In collaboration with NYU Skirball Center for the Performing Arts, James Sewell Ballet presented the world premiere of a ballet inspired by Frederick Wiseman’s groundbreaking and controversial 1967 documentary, Titicut Follies.
The collaboration began as Wiseman’s 2014 CBA Fellowship project. Read more about Wiseman’s and Sewell’s working process in Michael Cooper’s New York Times piece.
Following the performance on Friday, April 28, CBA Founder and Director Jennifer Homans moderated a post-performance discussion with the creative team (James Sewell, Frederick Wiseman, Lenny Pickett, and Steven Rydberg).
Frederick Wiseman (CBA ’14) has made 39 documentaries and 2 fiction films. Among his documentaries are Titicut Follies, Welfare, Public Housing, Near Death, La Comédie Française ou l’Amour Joué, La Danse—Le Ballet de l’Opéra de Paris, At Berkeley,and National Gallery. His documentaries are dramatic, narrative films that seek to portray the joy, sadness, comedy, and tragedy of ordinary experience. He has won numerous awards including four Emmys, a MacArthur fellowship, a Guggenheim fellowship, and the Lion D’Or Lifetime Achievement Award at the 2014 Venice Film Festival.
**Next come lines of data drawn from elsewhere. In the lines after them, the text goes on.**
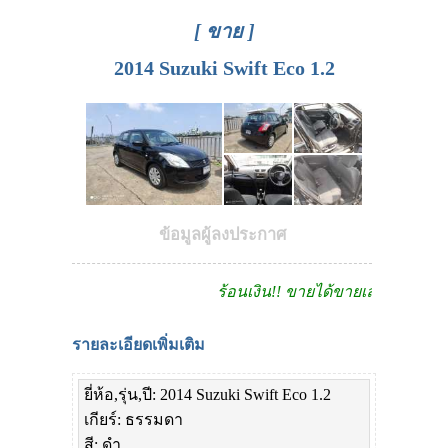
[ ขาย ]
2014 Suzuki Swift Eco 1.2
ข้อมูลผู้ลงประกาศ
ร้อนเงิน!! ขายได้ขายเลย
รายละเอียดเพิ่มเติม
ยี่ห้อ,รุ่น,ปี: 2014 Suzuki Swift Eco 1.2
เกียร์: ธรรมดา
สี: ดำ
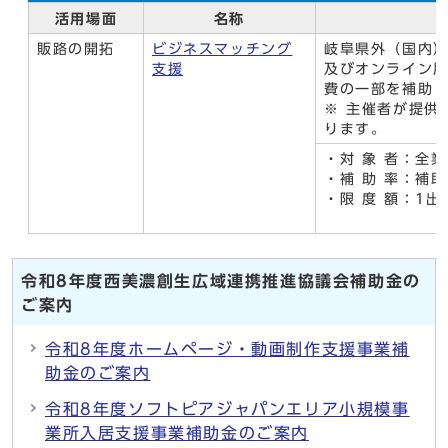
活用場面
名称
販路の開拓
ビジネスマッチング
岐阜県外（国内
支援
及びオンライン
費の一部を補助
※ 主催者が提供
ります。
・対 象 者：全
・補 助 率：補
・限 度 額：1
1事業者あ
令和8年度西美濃創生広域連携推進協議会補助金の
ご案内
令和8年度ホームページ・動画制作支援事業補
助金のご案内
令和8年度ソフトピアジャパンエリア小規模事
業所入居支援事業補助金のご案内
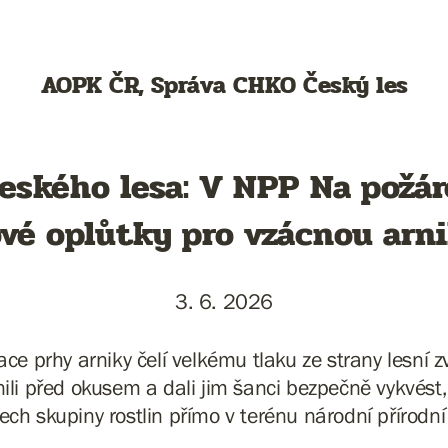
AOPK ČR, Správa CHKO Český les
ského lesa: V NPP Na požár
vé oplůtky pro vzácnou arn
3. 6. 2026
ace prhy arniky čelí velkému tlaku ze strany lesní
nili před okusem a dali jim šanci bezpečně vykvést, 
ech skupiny rostlin přímo v terénu národní přírodn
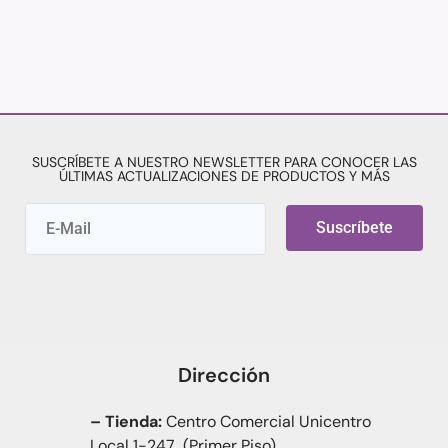
SUSCRÍBETE A NUESTRO NEWSLETTER PARA CONOCER LAS
ÚLTIMAS ACTUALIZACIONES DE PRODUCTOS Y MÁS
Suscríbete
Dirección
– Tienda:
Centro Comercial Unicentro
Local 1-247 (Primer Piso)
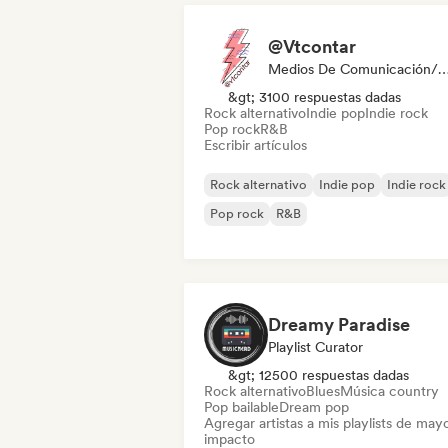
@Vtcontar
Medios De Comunicación/Peri
&gt; 3100 respuestas dadas
Rock alternativo
Indie pop
Indie rock
Pop rock
R&B
Escribir artículos
Rock alternativo
Indie pop
Indie rock
Pop rock
R&B
Dreamy Paradise
Playlist Curator
&gt; 12500 respuestas dadas
Rock alternativo
Blues
Música country
Pop bailable
Dream pop
Agregar artistas a mis playlists de may
impacto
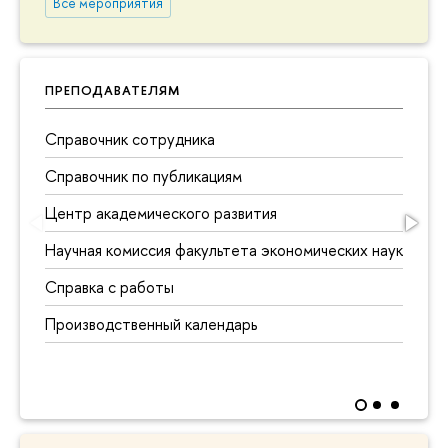
Все мероприятия
ПРЕПОДАВАТЕЛЯМ
Справочник сотрудника
Справочник по публикациям
Центр академического развития
Научная комиссия факультета экономических наук
Справка с работы
Производственный календарь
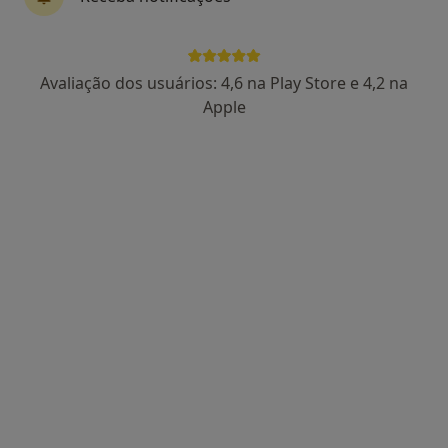
Elton Dias
Avaliação dos usuários: 4,6 na Play Store e 4,2 na
Dentista
Apple
1 opinião
Rua Germano Paiva, 10, Porto - Portugal,, Matosinhos
•
Mapa
Porto Smile Clinic
Aparelho Fixo
Serviço gratuito
Esse especialista não oferece agendamento online para esse endereço.
Solicite um atendimento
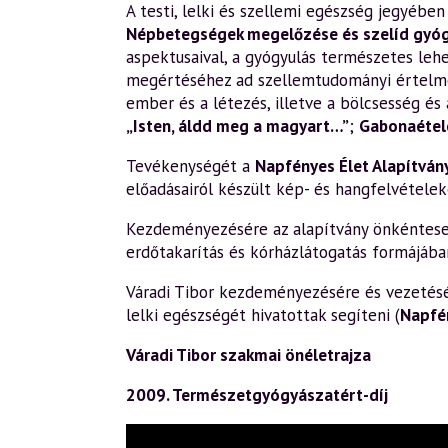
A testi, lelki és szellemi egészség jegyéb
Népbetegségek megelőzése és szelíd gyó
aspektusaival, a gyógyulás természetes leh
megértéséhez ad szellemtudományi értelm
ember és a létezés, illetve a bölcsesség és 
„Isten, áldd meg a magyart…”
;
Gabonaétele
Tevékenységét a
Napfényes Élet Alapítván
előadásairól készült kép- és hangfelvételek
Kezdeményezésére az alapítvány önkéntesek 
erdőtakarítás és kórházlátogatás formájába
Váradi Tibor kezdeményezésére és vezetésév
lelki egészségét hivatottak segíteni (
Napfé
Váradi Tibor szakmai önéletrajza
2009. Természetgyógyászatért-díj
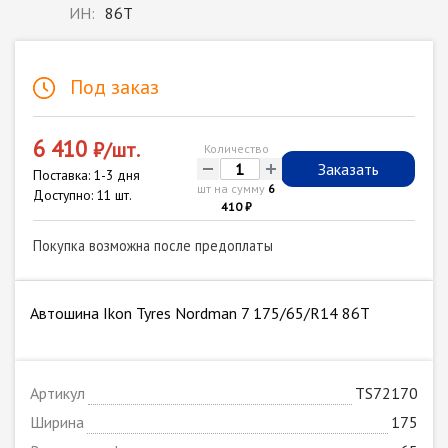
ИН:
86T
Под заказ
6 410
₽/шт.
Количество
-
+
Заказать
Поставка: 1-3 дня
шт на сумму
6
Доступно: 11 шт.
410 ₽
Покупка возможна после предоплаты
Автошина Ikon Tyres Nordman 7 175/65/R14 86T
Артикул
TS72170
Ширина
175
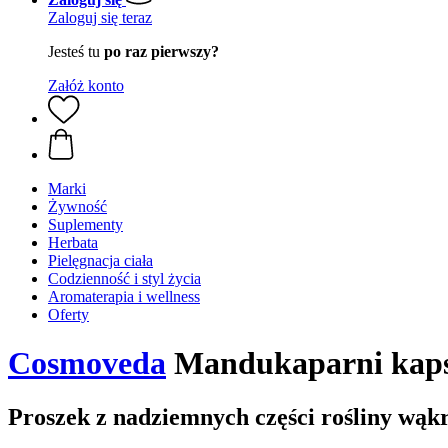
Zaloguj się teraz
Jesteś tu
po raz pierwszy?
Załóż konto
Marki
Żywność
Suplementy
Herbata
Pielęgnacja ciała
Codzienność i styl życia
Aromaterapia i wellness
Oferty
Cosmoveda
Mandukaparni kapsu
Proszek z nadziemnych części rośliny wąk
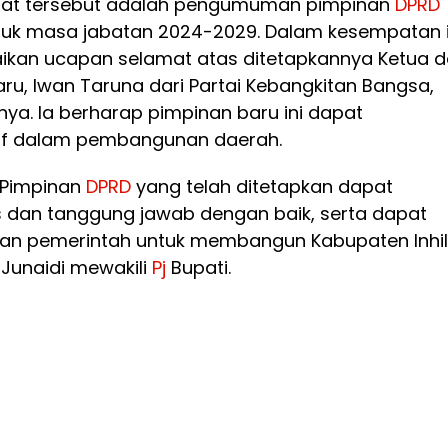
at tersebut adalah pengumuman pimpinan
DPRD
ntuk masa jabatan 2024-2029. Dalam kesempatan i
kan ucapan selamat atas ditetapkannya Ketua 
ru, Iwan Taruna dari Partai Kebangkitan Bangsa,
nya. Ia berharap pimpinan baru ini dapat
itif dalam pembangunan daerah.
Pimpinan
DPRD
yang telah ditetapkan dapat
 dan tanggung jawab dengan baik, serta dapat
an pemerintah untuk membangun Kabupaten Inhil
 Junaidi mewakili
Pj
Bupati.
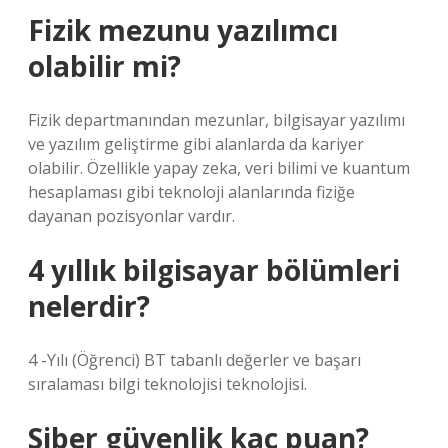
Fizik mezunu yazılımcı
olabilir mi?
Fizik departmanından mezunlar, bilgisayar yazılımı
ve yazılım geliştirme gibi alanlarda da kariyer
olabilir. Özellikle yapay zeka, veri bilimi ve kuantum
hesaplaması gibi teknoloji alanlarında fiziğe
dayanan pozisyonlar vardır.
4 yıllık bilgisayar bölümleri
nelerdir?
4 -Yılı (Öğrenci) BT tabanlı değerler ve başarı
sıralaması bilgi teknolojisi teknolojisi.
Siber güvenlik kaç puan?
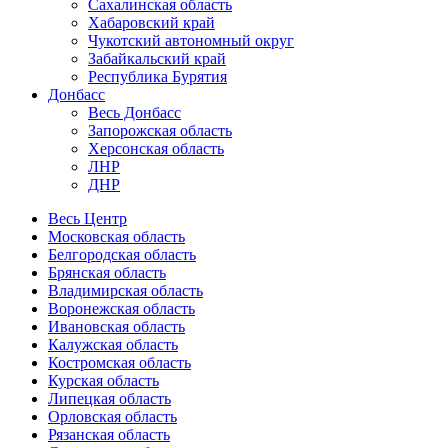
Сахалинская область
Хабаровский край
Чукотский автономный округ
Забайкальский край
Республика Бурятия
Донбасс
Весь Донбасс
Запорожская область
Херсонская область
ЛНР
ДНР
Весь Центр
Московская область
Белгородская область
Брянская область
Владимирская область
Воронежская область
Ивановская область
Калужская область
Костромская область
Курская область
Липецкая область
Орловская область
Рязанская область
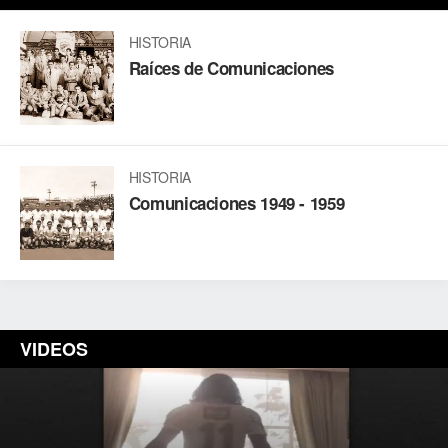
HISTORIA
Raíces de Comunicaciones
HISTORIA
Comunicaciones 1949 - 1959
VIDEOS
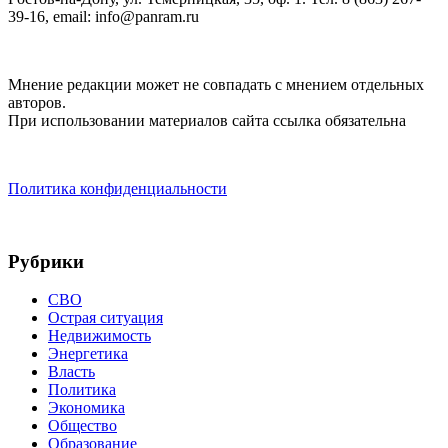
39-16, email: info@panram.ru
Мнение редакции может не совпадать с мнением отдельных
авторов.
При использовании материалов сайта ссылка обязательна
Политика конфиденциальности
Рубрики
СВО
Острая ситуация
Недвижимость
Энергетика
Власть
Политика
Экономика
Общество
Образование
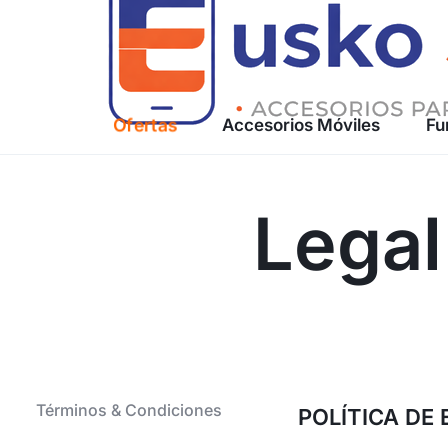
Ofertas
Accesorios Móviles
Fu
ACCESORIOS
TECNOLÓGICOS
Legal
PREMIUM
AL
MEJOR
PRECIO
Términos & Condiciones
POLÍTICA DE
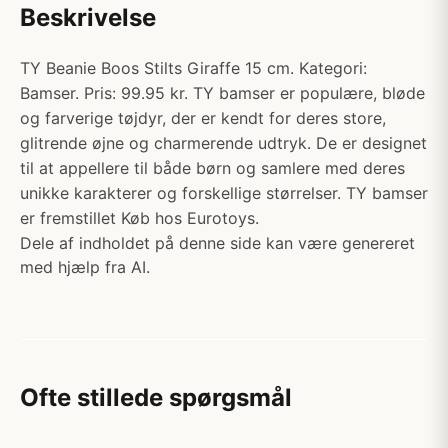
Beskrivelse
TY Beanie Boos Stilts Giraffe 15 cm. Kategori:
Bamser. Pris: 99.95 kr. TY bamser er populære, bløde
og farverige tøjdyr, der er kendt for deres store,
glitrende øjne og charmerende udtryk. De er designet
til at appellere til både børn og samlere med deres
unikke karakterer og forskellige størrelser. TY bamser
er fremstillet Køb hos Eurotoys.
Dele af indholdet på denne side kan være genereret
med hjælp fra AI.
Ofte stillede spørgsmål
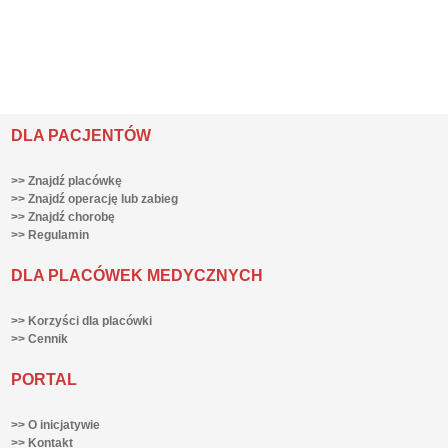
DLA PACJENTÓW
>> Znajdź placówkę
>> Znajdź operację lub zabieg
>> Znajdź chorobę
>> Regulamin
DLA PLACÓWEK MEDYCZNYCH
>> Korzyści dla placówki
>> Cennik
PORTAL
>> O inicjatywie
>> Kontakt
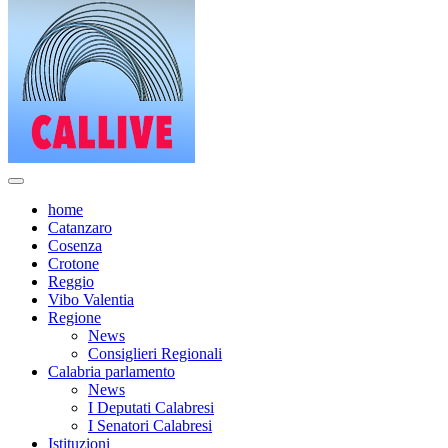
home
Catanzaro
Cosenza
Crotone
Reggio
Vibo Valentia
Regione
News
Consiglieri Regionali
Calabria parlamento
News
I Deputati Calabresi
I Senatori Calabresi
Istituzioni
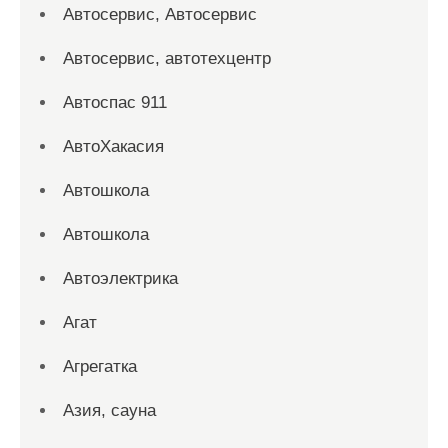
Автосервис, Автосервис
Автосервис, автотехцентр
Автоспас 911
АвтоХакасия
Автошкола
Автошкола
Автоэлектрика
Агат
Агрегатка
Азия, сауна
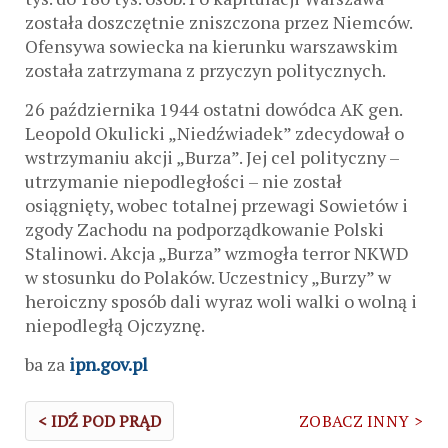
została doszczętnie zniszczona przez Niemców.
Ofensywa sowiecka na kierunku warszawskim
została zatrzymana z przyczyn politycznych.
26 października 1944 ostatni dowódca AK gen.
Leopold Okulicki „Niedźwiadek” zdecydował o
wstrzymaniu akcji „Burza”. Jej cel polityczny –
utrzymanie niepodległości – nie został
osiągnięty, wobec totalnej przewagi Sowietów i
zgody Zachodu na podporządkowanie Polski
Stalinowi. Akcja „Burza” wzmogła terror NKWD
w stosunku do Polaków. Uczestnicy „Burzy” w
heroiczny sposób dali wyraz woli walki o wolną i
niepodległą Ojczyznę.
ba za
ipn.gov.pl
< IDŹ POD PRĄD
ZOBACZ INNY >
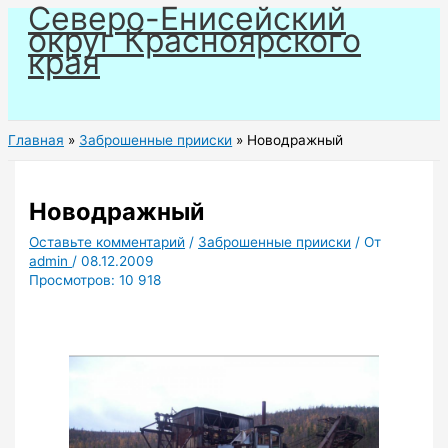
Северо-Енисейский
Перейти
округ Красноярского
к
края
содержимому
Главная
Заброшенные прииски
Новодражный
Новодражный
Оставьте комментарий
/
Заброшенные прииски
/ От
admin
/
08.12.2009
Просмотров:
10 918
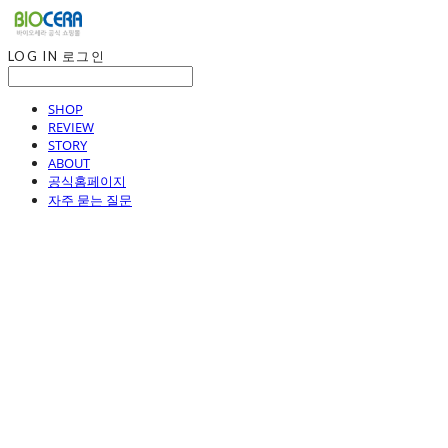
LOG IN
로그인
SHOP
REVIEW
STORY
ABOUT
공식홈페이지
자주 묻는 질문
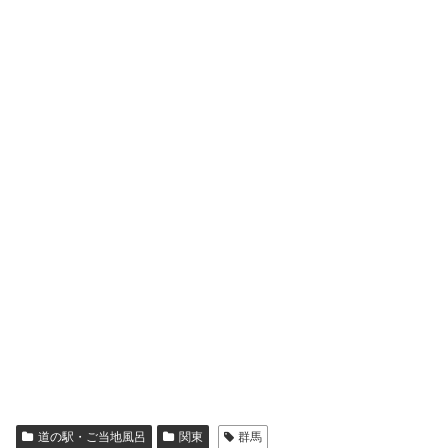
道の駅・ご当地風呂
関東
群馬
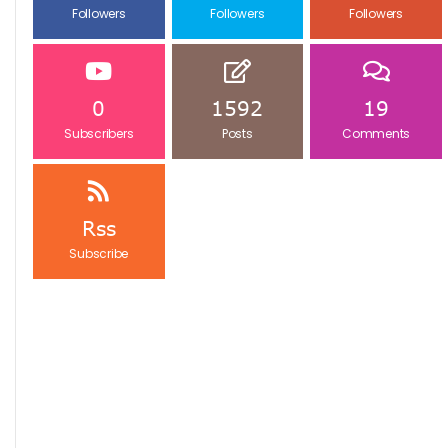
Followers
Followers
Followers
0
1592
19
Subscribers
Posts
Comments
Rss
Subscribe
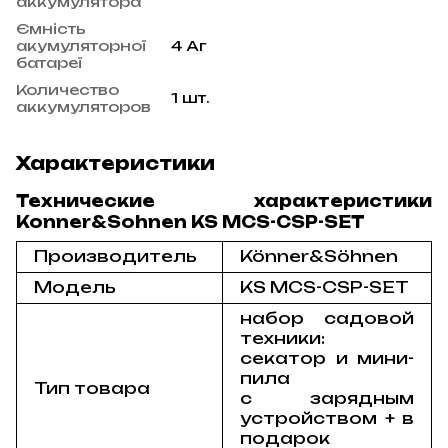
аккумулятора
Ємність
акумуляторної
4 Аг
батареї
Количество
1 шт.
аккумуляторов
Характеристики
Технические характеристики
Konner&Sohnen KS MCS-CSP-SET
Производитель
Könner&Söhnen
Модель
KS MCS-CSP-SET
набор садовой
техники:
секатор и мини-
пила
Тип товара
с зарядным
устройством + в
подарок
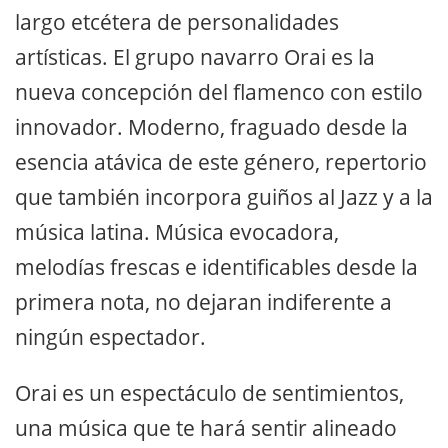
largo etcétera de personalidades
artísticas. El grupo navarro Orai es la
nueva concepción del flamenco con estilo
innovador. Moderno, fraguado desde la
esencia atávica de este género, repertorio
que también incorpora guiños al Jazz y a la
música latina. Música evocadora,
melodías frescas e identificables desde la
primera nota, no dejaran indiferente a
ningún espectador.
Orai es un espectáculo de sentimientos,
una música que te hará sentir alineado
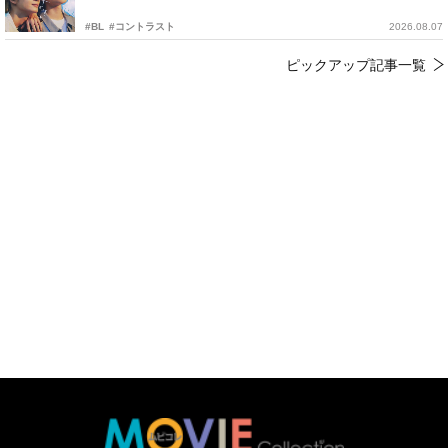
#BL
#コントラスト
2026.08.07
ピックアップ記事一覧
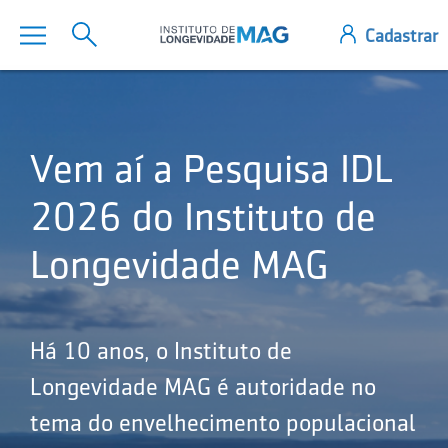
Vem aí a Pesquisa IDL
2026 do Instituto de
Longevidade MAG
Há 10 anos, o Instituto de
Longevidade MAG é autoridade no
tema do envelhecimento populacional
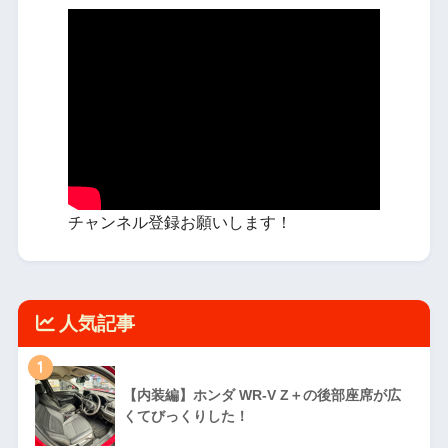
チャンネル登録お願いします！
人気記事
1
【内装編】ホンダ WR-V Z＋の後部座席が広
くてびっくりした！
His films have played in theatres and been broadcast on television in many countries. He is also a theatre director and has directed The Last Letter, based on a chapter of Vasily Grossman’s novel Life and Fate, and Samuel Beckett’s Happy Days at the Comédie Française. He is an Honorary Member of the American Academy of Arts and Letters and a Fellow of the American Academy of Arts and Sciences.